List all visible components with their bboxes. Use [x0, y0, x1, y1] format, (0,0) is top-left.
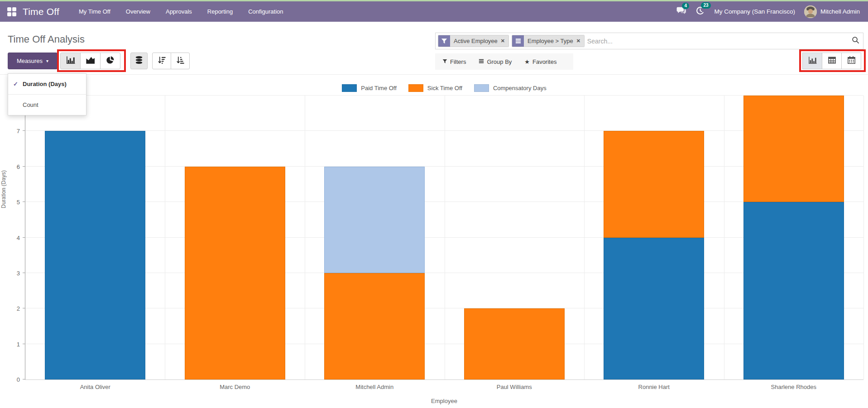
gridline-vertical	[165, 96, 165, 379]
sort-asc-button[interactable]	[171, 53, 190, 69]
user-menu[interactable]: Mitchell Admin	[804, 5, 860, 18]
activities-badge: 23	[701, 2, 710, 9]
sort-asc-icon	[176, 56, 185, 66]
menu-overview[interactable]: Overview	[118, 1, 158, 22]
gridline-vertical	[445, 96, 445, 379]
bar-segment[interactable]	[185, 167, 285, 379]
group-by-icon	[512, 35, 524, 47]
legend-label: Compensatory Days	[493, 85, 547, 91]
group-by-button[interactable]: Group By	[479, 58, 512, 65]
bar-chart-icon	[808, 56, 817, 66]
y-axis-tick-mark	[23, 344, 25, 344]
pivot-icon	[828, 56, 836, 66]
messages-badge: 4	[682, 3, 689, 9]
legend-item[interactable]: Paid Time Off	[342, 84, 397, 92]
filter-icon	[442, 58, 447, 65]
filter-icon	[438, 35, 450, 47]
star-icon: ★	[524, 58, 530, 65]
search-options-row: Filters Group By ★ Favorites	[435, 53, 573, 70]
plot-area: 012345678Anita OliverMarc DemoMitchell A…	[25, 96, 863, 380]
y-axis-tick-label: 6	[4, 163, 20, 169]
sort-desc-button[interactable]	[152, 53, 171, 69]
measures-option-duration[interactable]: ✓ Duration (Days)	[8, 76, 86, 92]
search-facet-filter[interactable]: Active Employee ✕	[438, 35, 509, 47]
legend-swatch	[408, 84, 423, 92]
control-panel-divider	[0, 74, 868, 75]
y-axis-title: Duration (Days)	[0, 170, 7, 208]
y-axis-tick-label: 1	[4, 341, 20, 347]
y-axis-tick-mark	[23, 379, 25, 379]
measures-dropdown-menu: ✓ Duration (Days) Count	[8, 73, 86, 115]
close-icon[interactable]: ✕	[576, 38, 580, 44]
filters-button[interactable]: Filters	[442, 58, 466, 65]
gridline-vertical	[584, 96, 585, 379]
measures-option-count[interactable]: Count	[8, 97, 86, 113]
messages-button[interactable]: 4	[676, 6, 686, 17]
facet-label: Active Employee	[454, 38, 498, 44]
gridline-vertical	[305, 96, 305, 379]
bar-segment[interactable]	[464, 308, 565, 379]
search-bar: Active Employee ✕ Employee > Type ✕	[435, 33, 863, 49]
bar-segment[interactable]	[324, 273, 425, 379]
legend-item[interactable]: Sick Time Off	[408, 84, 462, 92]
menu-reporting[interactable]: Reporting	[200, 1, 240, 22]
menu-divider	[8, 94, 86, 95]
check-icon: ✓	[13, 81, 18, 87]
measures-button[interactable]: Measures ▾	[8, 53, 58, 69]
sort-buttons	[152, 53, 190, 69]
bar-segment[interactable]	[743, 202, 844, 379]
menu-approvals[interactable]: Approvals	[158, 1, 200, 22]
facet-label: Employee > Type	[528, 38, 573, 44]
gridline-vertical	[724, 96, 724, 379]
main-menu: My Time Off Overview Approvals Reporting…	[71, 1, 291, 22]
pie-chart-button[interactable]	[100, 53, 120, 69]
company-switcher[interactable]: My Company (San Francisco)	[714, 8, 795, 15]
x-axis-tick-label: Ronnie Hart	[584, 384, 724, 390]
apps-menu-icon[interactable]	[7, 7, 16, 16]
caret-down-icon: ▾	[46, 58, 48, 63]
y-axis-tick-label: 7	[4, 128, 20, 134]
bar-chart-button[interactable]	[60, 53, 81, 69]
y-axis-tick-label: 3	[4, 270, 20, 276]
legend-label: Sick Time Off	[427, 85, 462, 91]
bar-segment[interactable]	[45, 131, 145, 379]
stacked-icon	[135, 56, 143, 66]
bar-segment[interactable]	[604, 131, 704, 237]
app-name[interactable]: Time Off	[23, 6, 59, 17]
bar-chart-icon	[66, 56, 75, 66]
graph-view-button[interactable]	[802, 53, 822, 69]
legend-label: Paid Time Off	[361, 85, 397, 91]
y-axis-tick-label: 4	[4, 235, 20, 240]
top-navbar: Time Off My Time Off Overview Approvals …	[0, 1, 868, 22]
y-axis-tick-mark	[23, 308, 25, 308]
calendar-view-button[interactable]	[841, 53, 861, 69]
x-axis-title: Employee	[25, 398, 863, 404]
bar-segment[interactable]	[743, 96, 844, 202]
y-axis-tick-label: 0	[4, 377, 20, 383]
close-icon[interactable]: ✕	[501, 38, 505, 44]
bar-segment[interactable]	[604, 238, 704, 380]
pivot-view-button[interactable]	[822, 53, 842, 69]
search-facet-groupby[interactable]: Employee > Type ✕	[512, 35, 585, 47]
legend-item[interactable]: Compensatory Days	[474, 84, 547, 92]
page-title: Time Off Analysis	[8, 34, 85, 45]
y-axis-tick-mark	[23, 202, 25, 202]
legend-swatch	[474, 84, 489, 92]
y-axis-tick-mark	[23, 130, 25, 131]
line-chart-button[interactable]	[80, 53, 101, 69]
view-switcher	[802, 53, 861, 69]
activities-button[interactable]: 23	[695, 6, 705, 17]
avatar	[804, 5, 817, 18]
x-axis-tick-label: Mitchell Admin	[305, 384, 444, 390]
bar-segment[interactable]	[324, 167, 425, 273]
search-input[interactable]	[587, 38, 852, 45]
menu-my-time-off[interactable]: My Time Off	[71, 1, 118, 22]
menu-configuration[interactable]: Configuration	[240, 1, 291, 22]
x-axis-tick-label: Marc Demo	[165, 384, 304, 390]
pie-chart-icon	[106, 56, 115, 66]
favorites-button[interactable]: ★ Favorites	[524, 58, 556, 65]
x-axis-tick-label: Sharlene Rhodes	[724, 384, 863, 390]
stacked-toggle-button[interactable]	[130, 53, 148, 69]
search-icon[interactable]	[852, 36, 859, 46]
gridline-vertical	[863, 96, 864, 379]
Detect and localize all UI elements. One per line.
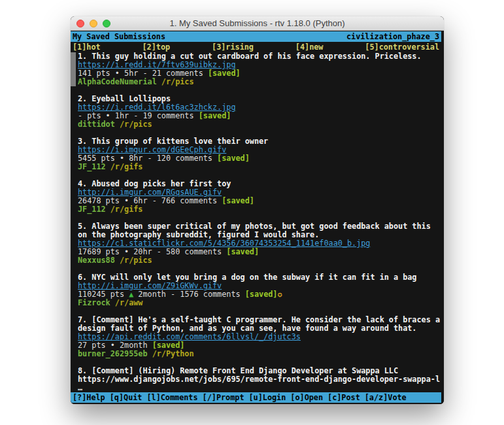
submission-list: 1. This guy holding a cut out cardboard … — [71, 52, 444, 392]
submission-item: 5. Always been super critical of my phot… — [71, 222, 444, 265]
submission-stats: 27 pts • 2month — [78, 341, 152, 350]
author-name: Nexxus88 — [78, 256, 115, 265]
window-title: 1. My Saved Submissions - rtv 1.18.0 (Py… — [169, 18, 344, 28]
submission-title: 3. This group of kittens love their owne… — [78, 137, 268, 146]
shortcut-qquit[interactable]: [q]Quit — [110, 392, 143, 403]
submission-link[interactable]: http://i.imgur.com/Z9iGKWv.gifv — [78, 281, 222, 290]
submission-title: design fault of Python, and as you can s… — [78, 324, 416, 333]
shortcut-cpost[interactable]: [c]Post — [328, 392, 360, 403]
shortcut-lcomments[interactable]: [l]Comments — [146, 392, 197, 403]
gilded-icon: ✪ — [277, 290, 282, 299]
page-title: My Saved Submissions — [73, 31, 165, 42]
submission-link[interactable]: https://api.reddit.com/comments/6llvsl/_… — [78, 332, 301, 341]
author-name: JF_112 — [78, 205, 106, 214]
submission-stats: 110245 pts — [78, 290, 129, 299]
submission-title: 4. Abused dog picks her first toy — [78, 179, 231, 188]
submission-title: 8. [Comment] (Hiring) Remote Front End D… — [78, 366, 398, 375]
submission-item: 3. This group of kittens love their owne… — [71, 137, 444, 171]
tab-hot[interactable]: [1]hot — [73, 42, 101, 52]
submission-title: 7. [Comment] He's a self-taught C progra… — [78, 315, 440, 324]
truncation-ellipsis: … — [78, 383, 82, 392]
submission-item: 6. NYC will only let you bring a dog on … — [71, 273, 444, 307]
subreddit-name: /r/gifs — [106, 162, 143, 171]
submission-stats: 26478 pts • 6hr - 766 comments — [78, 196, 222, 205]
submission-item: 1. This guy holding a cut out cardboard … — [71, 52, 444, 86]
terminal-content[interactable]: My Saved Submissions civilization_phaze_… — [71, 31, 444, 404]
saved-badge: [saved] — [245, 290, 278, 299]
submission-title: 1. This guy holding a cut out cardboard … — [78, 52, 422, 61]
shortcut-?help[interactable]: [?]Help — [73, 392, 105, 403]
sort-tabs: [1]hot [2]top [3]rising [4]new [5]contro… — [71, 42, 441, 52]
shortcut-a/zvote[interactable]: [a/z]Vote — [365, 392, 407, 403]
zoom-button[interactable] — [103, 20, 110, 27]
saved-badge: [saved] — [222, 196, 254, 205]
window-titlebar: 1. My Saved Submissions - rtv 1.18.0 (Py… — [71, 16, 444, 31]
submission-title: 2. Eyeball Lollipops — [78, 94, 171, 103]
shortcut-oopen[interactable]: [o]Open — [290, 392, 323, 403]
submission-link[interactable]: https://i.redd.it/7ftv639uibkz.jpg — [78, 60, 235, 69]
saved-badge: [saved] — [152, 341, 185, 350]
submission-item: 7. [Comment] He's a self-taught C progra… — [71, 316, 444, 358]
submission-stats: 141 pts • 5hr - 21 comments — [78, 69, 208, 78]
saved-badge: [saved] — [208, 69, 241, 78]
shortcut-ulogin[interactable]: [u]Login — [249, 392, 286, 403]
selection-cursor — [71, 52, 76, 86]
subreddit-name: /r/gifs — [106, 205, 143, 214]
author-name: AlphaCodeNumerial — [78, 77, 157, 86]
submission-url-plain: https://www.djangojobs.net/jobs/695/remo… — [78, 375, 440, 384]
submission-link[interactable]: https://i.redd.it/l6t6ac3zhckz.jpg — [78, 103, 235, 112]
submission-title: on the photography subreddit, figured I … — [78, 230, 319, 239]
submission-stats: 17689 pts • 20hr - 580 comments — [78, 247, 226, 256]
submission-link[interactable]: https://c1.staticflickr.com/5/4356/36074… — [78, 239, 370, 248]
traffic-lights — [76, 20, 110, 27]
author-name: JF_112 — [78, 162, 106, 171]
submission-link[interactable]: https://i.imgur.com/dGEeCph.gifv — [78, 145, 226, 154]
submission-title: 5. Always been super critical of my phot… — [78, 222, 431, 231]
tab-new[interactable]: [4]new — [295, 42, 324, 52]
submission-item: 4. Abused dog picks her first toyhttp://… — [71, 180, 444, 214]
subreddit-name: /r/pics — [157, 77, 194, 86]
tab-controversial[interactable]: [5]controversial — [365, 42, 439, 52]
minimize-button[interactable] — [90, 20, 97, 27]
submission-item: 8. [Comment] (Hiring) Remote Front End D… — [71, 367, 444, 392]
tab-top[interactable]: [2]top — [143, 42, 171, 52]
saved-badge: [saved] — [226, 247, 259, 256]
author-name: burner_262955eb — [78, 349, 148, 358]
subreddit-name: /r/aww — [110, 298, 143, 307]
terminal-window: 1. My Saved Submissions - rtv 1.18.0 (Py… — [71, 16, 444, 404]
saved-badge: [saved] — [199, 111, 231, 120]
submission-item: 2. Eyeball Lollipopshttps://i.redd.it/l6… — [71, 95, 444, 129]
subreddit-name: /r/pics — [115, 120, 152, 129]
shortcut-footer-bar: [?]Help[q]Quit[l]Comments[/]Prompt[u]Log… — [71, 392, 441, 403]
submission-title: 6. NYC will only let you bring a dog on … — [78, 273, 416, 282]
subreddit-name: /r/Python — [148, 349, 194, 358]
submission-stats: - pts • 1hr - 19 comments — [78, 111, 199, 120]
close-button[interactable] — [76, 20, 84, 27]
submission-stats: 2month - 1576 comments — [133, 290, 244, 299]
author-name: dittidot — [78, 120, 115, 129]
saved-badge: [saved] — [217, 154, 250, 163]
submission-link[interactable]: http://i.imgur.com/RGqsAUE.gifv — [78, 188, 222, 197]
tab-rising[interactable]: [3]rising — [212, 42, 254, 52]
username: civilization_phaze_3 — [346, 31, 439, 42]
status-header-bar: My Saved Submissions civilization_phaze_… — [71, 31, 441, 42]
subreddit-name: /r/pics — [115, 256, 152, 265]
submission-stats: 5455 pts • 8hr - 120 comments — [78, 154, 217, 163]
author-name: Fizrock — [78, 298, 110, 307]
shortcut-/prompt[interactable]: [/]Prompt — [203, 392, 244, 403]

§ **YOUR TASK**: If the string "page" appears in a line of the entries, report the line.

§ **TASK RESULT**:
page-title: Time Off Analysis	[8, 34, 85, 45]
page-title: My Saved Submissions — [73, 31, 165, 42]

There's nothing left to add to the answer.